Рот его слегка скривился, будто у него вдруг схватило живот.
— У него, как вы это называете, работа на полную ставку. А она подрабатывает шитьем детской одежды.
— А где работает ваш друг?
— Там же, где работали его отец и дед. Почти единственное место в городе, где есть работа, если ты, конечно, не работник банка и не продавец.
— На скотобойне?
— Да, сэр. Старая мясная лавка.
— А что он там делает?
— Он там сшибальщик.
— Что значит сшибальщик?
— Сшибальщик — это тот, кто бьет коров по голове, чтобы они особо не мучились, когда им перерезают глотки.
— Ему нравится его работа?
— Вы шутите?
— А чем еще он занимается? Дома, например?
— Да особо ничем. Вечером, когда дочка ляжет спать, почитает газету. По выходным возится со своей машиной и смотрит телевизор, как и все остальные в городе.

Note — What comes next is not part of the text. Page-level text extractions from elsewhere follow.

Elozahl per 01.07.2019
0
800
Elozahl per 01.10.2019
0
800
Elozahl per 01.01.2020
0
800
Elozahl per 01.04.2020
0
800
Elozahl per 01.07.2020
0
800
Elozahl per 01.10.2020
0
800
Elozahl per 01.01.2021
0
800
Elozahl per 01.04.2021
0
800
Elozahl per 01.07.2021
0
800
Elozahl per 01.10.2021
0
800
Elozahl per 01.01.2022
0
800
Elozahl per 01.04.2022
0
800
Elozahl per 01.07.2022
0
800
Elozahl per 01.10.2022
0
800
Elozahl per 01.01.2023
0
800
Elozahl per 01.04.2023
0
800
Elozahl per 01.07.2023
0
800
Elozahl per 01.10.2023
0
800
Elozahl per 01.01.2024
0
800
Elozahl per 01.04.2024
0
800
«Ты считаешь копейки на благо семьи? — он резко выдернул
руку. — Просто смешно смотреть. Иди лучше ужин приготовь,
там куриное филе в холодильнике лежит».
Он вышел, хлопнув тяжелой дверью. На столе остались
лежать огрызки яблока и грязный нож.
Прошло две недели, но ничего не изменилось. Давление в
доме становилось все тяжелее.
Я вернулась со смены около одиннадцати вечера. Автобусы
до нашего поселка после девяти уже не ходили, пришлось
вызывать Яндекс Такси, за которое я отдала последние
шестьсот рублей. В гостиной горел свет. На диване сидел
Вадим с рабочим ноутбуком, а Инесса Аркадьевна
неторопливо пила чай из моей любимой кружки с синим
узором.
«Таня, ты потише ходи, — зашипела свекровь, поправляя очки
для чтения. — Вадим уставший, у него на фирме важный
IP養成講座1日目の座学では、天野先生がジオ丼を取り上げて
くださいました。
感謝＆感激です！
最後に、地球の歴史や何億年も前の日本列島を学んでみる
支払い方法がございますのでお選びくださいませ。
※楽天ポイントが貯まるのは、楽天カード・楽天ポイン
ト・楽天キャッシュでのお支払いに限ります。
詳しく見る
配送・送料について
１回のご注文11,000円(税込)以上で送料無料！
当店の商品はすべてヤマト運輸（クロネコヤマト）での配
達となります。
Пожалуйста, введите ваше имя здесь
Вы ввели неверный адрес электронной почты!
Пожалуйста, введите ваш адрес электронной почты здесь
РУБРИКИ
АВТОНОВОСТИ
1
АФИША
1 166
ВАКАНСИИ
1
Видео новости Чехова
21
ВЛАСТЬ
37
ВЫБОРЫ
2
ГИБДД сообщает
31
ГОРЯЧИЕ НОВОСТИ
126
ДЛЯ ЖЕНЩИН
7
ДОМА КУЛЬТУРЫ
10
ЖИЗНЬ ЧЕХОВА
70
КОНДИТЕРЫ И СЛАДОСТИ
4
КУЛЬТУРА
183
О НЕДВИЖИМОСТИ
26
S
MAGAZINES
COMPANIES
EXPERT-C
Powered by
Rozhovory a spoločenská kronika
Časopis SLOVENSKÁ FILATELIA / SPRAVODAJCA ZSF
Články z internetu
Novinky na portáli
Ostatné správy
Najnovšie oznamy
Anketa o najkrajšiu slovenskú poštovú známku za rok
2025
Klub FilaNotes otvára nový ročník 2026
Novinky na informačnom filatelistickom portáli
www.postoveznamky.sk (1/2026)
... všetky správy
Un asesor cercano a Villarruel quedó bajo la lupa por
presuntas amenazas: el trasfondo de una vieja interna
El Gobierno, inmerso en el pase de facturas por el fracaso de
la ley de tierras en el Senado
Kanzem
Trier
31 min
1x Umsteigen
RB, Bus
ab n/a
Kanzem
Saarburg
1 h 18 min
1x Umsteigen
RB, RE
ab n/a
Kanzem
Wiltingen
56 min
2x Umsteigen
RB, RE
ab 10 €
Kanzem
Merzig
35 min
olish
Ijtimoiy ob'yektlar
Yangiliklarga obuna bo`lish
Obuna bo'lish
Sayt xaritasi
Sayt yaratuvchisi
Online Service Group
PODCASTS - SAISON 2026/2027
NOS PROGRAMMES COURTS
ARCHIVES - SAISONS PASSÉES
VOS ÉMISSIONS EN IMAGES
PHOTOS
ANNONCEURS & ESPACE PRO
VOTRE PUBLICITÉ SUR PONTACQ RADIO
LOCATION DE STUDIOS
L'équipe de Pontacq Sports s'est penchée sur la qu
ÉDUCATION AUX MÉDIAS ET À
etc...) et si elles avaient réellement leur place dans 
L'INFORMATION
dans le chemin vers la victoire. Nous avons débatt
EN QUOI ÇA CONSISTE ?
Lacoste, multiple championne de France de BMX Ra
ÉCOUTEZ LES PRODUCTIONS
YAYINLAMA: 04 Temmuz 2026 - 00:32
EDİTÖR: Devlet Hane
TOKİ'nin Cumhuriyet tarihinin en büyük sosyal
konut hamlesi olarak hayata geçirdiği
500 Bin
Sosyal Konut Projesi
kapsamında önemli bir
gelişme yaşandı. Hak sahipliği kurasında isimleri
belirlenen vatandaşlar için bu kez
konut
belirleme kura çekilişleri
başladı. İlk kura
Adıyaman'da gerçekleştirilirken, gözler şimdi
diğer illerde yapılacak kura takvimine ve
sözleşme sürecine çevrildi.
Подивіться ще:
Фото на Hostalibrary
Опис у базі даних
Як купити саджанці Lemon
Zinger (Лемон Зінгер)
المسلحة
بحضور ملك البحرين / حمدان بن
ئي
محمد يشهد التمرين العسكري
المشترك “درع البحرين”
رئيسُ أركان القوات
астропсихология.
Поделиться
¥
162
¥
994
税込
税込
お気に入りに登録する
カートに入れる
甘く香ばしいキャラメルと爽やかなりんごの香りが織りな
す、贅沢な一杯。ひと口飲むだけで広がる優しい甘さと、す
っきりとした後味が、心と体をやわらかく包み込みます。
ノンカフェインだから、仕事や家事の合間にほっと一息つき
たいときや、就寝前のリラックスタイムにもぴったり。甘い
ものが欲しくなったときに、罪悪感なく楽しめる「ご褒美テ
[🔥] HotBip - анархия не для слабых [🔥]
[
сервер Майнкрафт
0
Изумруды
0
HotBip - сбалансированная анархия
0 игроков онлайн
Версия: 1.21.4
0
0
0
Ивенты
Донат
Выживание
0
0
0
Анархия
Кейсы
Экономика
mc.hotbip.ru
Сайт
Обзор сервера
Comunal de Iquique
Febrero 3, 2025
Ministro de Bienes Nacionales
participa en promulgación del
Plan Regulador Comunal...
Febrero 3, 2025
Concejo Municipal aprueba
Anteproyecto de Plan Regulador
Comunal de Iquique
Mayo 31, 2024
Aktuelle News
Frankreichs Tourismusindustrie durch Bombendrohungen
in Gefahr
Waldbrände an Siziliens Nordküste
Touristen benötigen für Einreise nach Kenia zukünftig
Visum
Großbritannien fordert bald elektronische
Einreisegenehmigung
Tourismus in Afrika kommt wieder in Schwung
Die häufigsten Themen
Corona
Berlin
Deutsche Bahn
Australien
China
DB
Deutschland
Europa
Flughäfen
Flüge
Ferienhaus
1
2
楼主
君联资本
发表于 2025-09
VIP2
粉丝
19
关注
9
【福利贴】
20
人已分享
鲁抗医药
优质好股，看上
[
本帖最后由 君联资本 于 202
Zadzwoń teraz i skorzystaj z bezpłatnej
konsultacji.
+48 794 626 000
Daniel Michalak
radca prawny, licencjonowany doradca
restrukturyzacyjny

— А он ходит, как прежде, в походы?
— Саре хотелось бы, чтобы он ходил, но он не ходит.
— Почему.
— Его это угнетает.
— А бабочек он все еще собирает?
— Он давным-давно выбросил свою коллекцию. В вагончике для нее нет места.
— Он жалеет о том, что женился и растит ребенка?
— Нет, что вы. Он, как вы выражаетесь, очень предан и жене, и дочке.
— Расскажите мне о его жене.
— Веселая. Энергичная. Ограниченная. Как и большинство домохозяек.
— А дочь?
— Вылитая копия матери.
— Они ладят друг с другом?
— Они все боготворят друг друга.
— У них много друзей?
— Ни одного.
— Ни одного?
— Я же говорил: Сара — католичка, а городок маленький…
— И что, никогда ни с кем не видятся?
— Только с ее семьей. И его матерью.
— А с его сестрами?
— Одна живет на аляске. А другая такая же, как все остальные в городе.
— Вы думаете, он ее ненавидит?
— Он никого не ненавидит.
— А есть у него приятели?
— Ни одного.
— А как насчет того хулигана и того парнишки, за которого он вступился?
— Один — в тюрьме, другого убили в ливане.
— И он никогда не заглядывает после работы в кабачок выпить пива с другими ребятами-сшибальщиками?
— Теперь уже нет.
— А раньше заходил?
— Раньше заглядывал: выпивал кружку-другую, шутил со всеми. Но стоило ему пригласить кого-то из них на ужин, как они находили любые предлоги, чтобы отказаться. И никто ни разу не пригласил его на барбекю или на что другое. Так что вскоре он смекнул, что к чему. Теперь они почти все время проводят в вагончике. Я предупреждал его, что так оно и будет.
— Похоже, им совсем одиноко.
— Да в общем-то нет. У сары миллион братьев и сестер.
— А теперь они собираются купить дом?